Norway’s Birger Ruud had already built quite a reputation for himself by the time Garmisch 1936 came around. An Olympic ski jumping gold medallist at Lake Placid 1932, Ruud was also a two-time world champion and the holder of the world record, achieved with a leap of 92m in Planica (YUG) in 1934.
There was more to the multi-talented Norwegian than just ski jumping, however. His first competition in Garmisch came not on the Große Olympiaschanze hill but on Mount Kreuzjoch, where the inaugural Olympic Alpine skiing competition was held on the morning of 7 February 1932.
The competition was a combined event, with the downhill race being held before the slalom, which is still the case today, and the times in the two disciplines being added together to provide the final standings. The start point for the downhill race was 1,719 metres above sea level, with the course running for 3.800 kilometres and comprising a vertical drop of 959 metres.
Wearing the No3 bib, Ruud showed no little skill as he fearlessly negotiated the course, stopping the clock at 4:47.4, fully four seconds clear of Germany’s Franz Pfnür in second, with fellow Norwegian Gustav Lantschner and France’s Émile Allais over ten seconds back in third and fourth.
A less accomplished slalom skier, Ruud missed a gate in the first run on Mount Gudiberg two days later and had to climb back up the course to negotiate it, a slip-up that cost him a six-second penalty and a spot on the podium. He eventually placed fourth overall, with Pfnür taking the gold ahead of Lantschner and Allais.

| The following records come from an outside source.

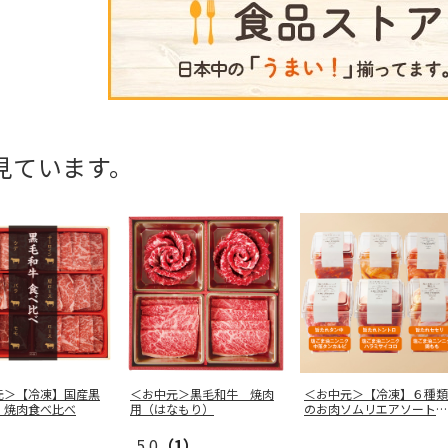
見ています。
元＞【冷凍】国産黒
＜お中元＞黒毛和牛 焼肉
＜お中元＞【冷凍】６種類
 焼肉食べ比べ
用（はなもり）
のお肉ソムリエアソートＢ
ＯＸ
5.0
（1）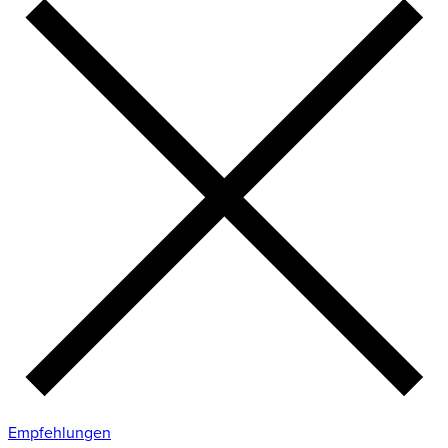
Empfehlungen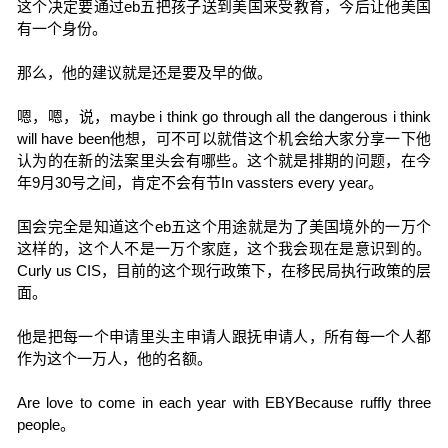
这个决定要通过eb五把孩子送到美国来受教育，今后让他美国
有一个身份。
那么，他的建议就是还是要及早的做。
嗯，嗯，说，maybe i think go through all the dangerous i think
will have been他想，可不可以就借这个机会给大家分享一下他
认为的在新的法案里头会有哪些。这个就是排期的问题，在今
年9月30号之间，肯定不会有节In vassters every year。
国会完全是知道这个eb五这个用途就是为了美国境外的一万个
这样的，这个人不是一万个家庭，这个我会现在是意识到的。
Curly us CIS，目前的这个现行政策下，在移民局执行政策的层
面。
他是把每一个申请里头主申请人跟抚申请人，所有每一个人都
作为这个一万人，他的名额。
Are love to come in each year with EBYBecause ruffly three
people。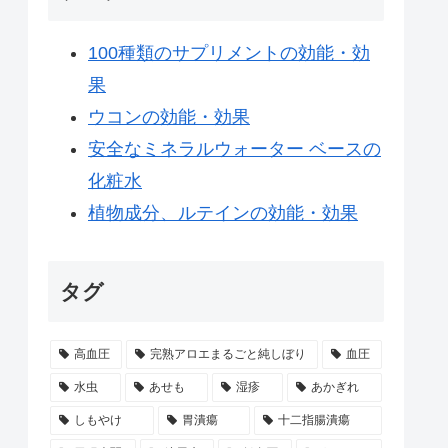
100種類のサプリメントの効能・効
果
ウコンの効能・効果
安全なミネラルウォーター ベースの
化粧水
植物成分、ルテインの効能・効果
タグ
高血圧
完熟アロエまるごと純しぼり
血圧
水虫
あせも
湿疹
あかぎれ
しもやけ
胃潰瘍
十二指腸潰瘍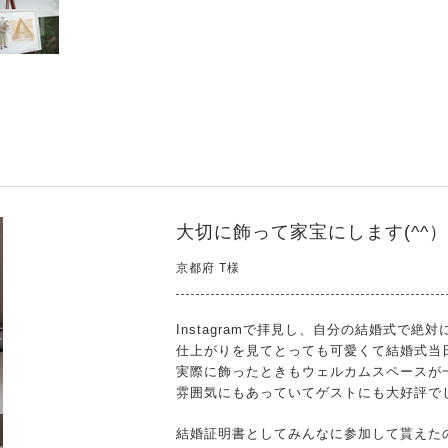
大切に飾って家宝にします(^^）
京都府 T様
Instagramで拝見し、自分の結婚式で
仕上がりを見てとっても可愛くて結婚式当
実際に飾ったときもウェルカムスペースが
雰囲気にもあっていてゲストにも大好評で
結婚証明書としてみんなに参加して貰えた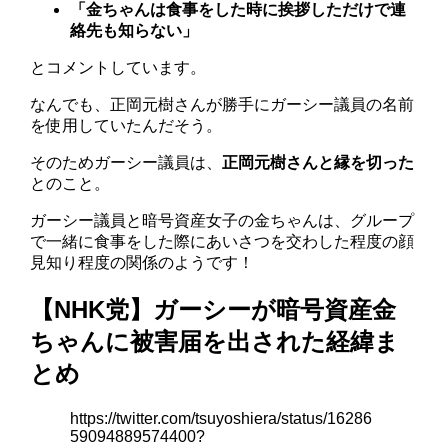
「金ちゃんは食事をした時に挨拶しただけで連
絡先も知らない」
とコメントしています。
なんでも、正岡元樹さんが勝手にガーシー議員の名前
を使用していたんだそう。
そのためガーシー議員は、
正岡元樹さんと縁を切った
とのこと。
ガーシー議員と暗号資産女子の金ちゃんは、グループ
で一緒に食事をした際にあいさつを交わした程度の顔
見知り程度の関係のようです！
【NHK党】ガーシーが暗号資産金
ちゃんに被害届を出された経緯ま
とめ
https://twitter.com/tsuyoshiera/status/16286
59094889574400?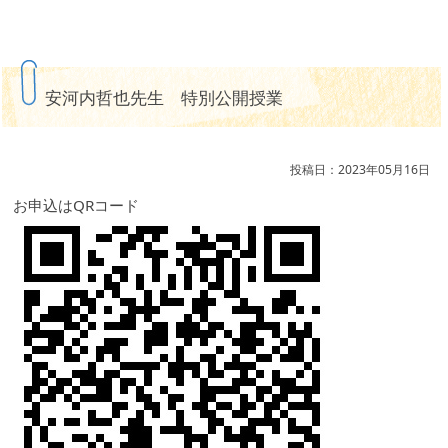
安河内哲也先生 特別公開授業
投稿日：2023年05月16日
お申込はQRコード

Undeterred, Ruud lined up for the ski jumping competition a week later, held before an expectant crowd of 100,000 at the hill where the Olympic flame was burning bright. Sweden’s Sven Ivan Eriksson led the way in the first round with a jump of 76m, a metre ahead of Ruud in second place, with his team-mates Reidar Andersen Kaare Wahlberg and Finland’s Lauri Valonen all within a metre and a half of the versatile Norwegian.
Wahlberg then took the lead with a second-round leap of 72m before Japan’s Shinji Tastuta outjumped everyone with a competition-best of 77m, only to fall on landing.

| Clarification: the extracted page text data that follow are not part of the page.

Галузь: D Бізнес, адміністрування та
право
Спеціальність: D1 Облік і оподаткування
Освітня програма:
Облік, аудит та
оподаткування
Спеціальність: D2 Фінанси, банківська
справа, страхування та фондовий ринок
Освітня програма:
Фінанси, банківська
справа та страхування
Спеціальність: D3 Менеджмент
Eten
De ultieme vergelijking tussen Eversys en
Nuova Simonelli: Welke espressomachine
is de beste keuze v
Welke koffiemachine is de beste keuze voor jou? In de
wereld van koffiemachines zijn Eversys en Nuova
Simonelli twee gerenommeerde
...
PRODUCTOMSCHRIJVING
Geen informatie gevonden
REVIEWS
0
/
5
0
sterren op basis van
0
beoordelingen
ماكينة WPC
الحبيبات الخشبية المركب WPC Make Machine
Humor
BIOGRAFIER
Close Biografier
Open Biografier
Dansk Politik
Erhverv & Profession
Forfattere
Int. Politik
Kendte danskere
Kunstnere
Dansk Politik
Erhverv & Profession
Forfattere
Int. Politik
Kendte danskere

The 34th competitor down the in-run, Ruud once again showcased his gift for rising to the occasion, sailing out to 74.5m. Coupled with excellent style marks, that leap gave him a combined total of 232 points, which Eriksson could not match, despite once again going out to 76m. The Swede had to settle for silver, his country’s very first ski jumping medal, while Andersen jumped 75m to nudge Wahlberg out of third place.

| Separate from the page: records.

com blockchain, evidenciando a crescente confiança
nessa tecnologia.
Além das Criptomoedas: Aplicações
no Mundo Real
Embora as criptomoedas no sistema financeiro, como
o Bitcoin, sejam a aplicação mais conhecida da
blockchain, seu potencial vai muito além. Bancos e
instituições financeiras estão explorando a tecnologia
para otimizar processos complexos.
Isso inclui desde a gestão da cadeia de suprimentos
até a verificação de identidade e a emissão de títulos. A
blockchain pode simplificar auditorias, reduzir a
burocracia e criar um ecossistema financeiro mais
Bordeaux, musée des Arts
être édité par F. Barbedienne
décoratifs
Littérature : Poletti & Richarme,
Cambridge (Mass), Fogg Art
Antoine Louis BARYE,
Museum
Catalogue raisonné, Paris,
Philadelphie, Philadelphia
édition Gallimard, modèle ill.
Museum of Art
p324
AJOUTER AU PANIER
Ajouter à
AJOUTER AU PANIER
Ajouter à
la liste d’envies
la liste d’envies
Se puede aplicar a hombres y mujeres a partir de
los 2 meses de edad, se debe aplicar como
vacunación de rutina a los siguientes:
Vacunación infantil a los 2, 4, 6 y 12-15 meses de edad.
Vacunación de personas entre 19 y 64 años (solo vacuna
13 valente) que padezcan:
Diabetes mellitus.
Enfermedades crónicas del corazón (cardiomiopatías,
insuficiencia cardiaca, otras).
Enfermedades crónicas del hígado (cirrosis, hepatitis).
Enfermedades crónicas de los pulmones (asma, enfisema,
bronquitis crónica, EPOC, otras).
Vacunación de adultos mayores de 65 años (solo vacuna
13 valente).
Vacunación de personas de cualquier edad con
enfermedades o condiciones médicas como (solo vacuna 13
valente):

Along with his elder brother Sigmund and younger brother Asbjørn, Ruud would dominate world ski jumping throughout the 1930s. After fighting with the Norwegian resistance against Nazi Germany’s occupying forces during the Second World War, the intrepid Ruud returned to competitive action, winning the third Olympic ski jumping medal of his career – a silver – at the age of 36 at St Moritz 1948.
Ruud was chosen to light the Olympic cauldron at the Opening Ceremony of the 1994 Olympic Winter Games in Lillehammer, but had to turn down the invitation due to a heart condition. The ski jumping great died on 13 June 1998, aged 86, in his home town of Kongsberg, where a bronze statue of him in full flight now stands.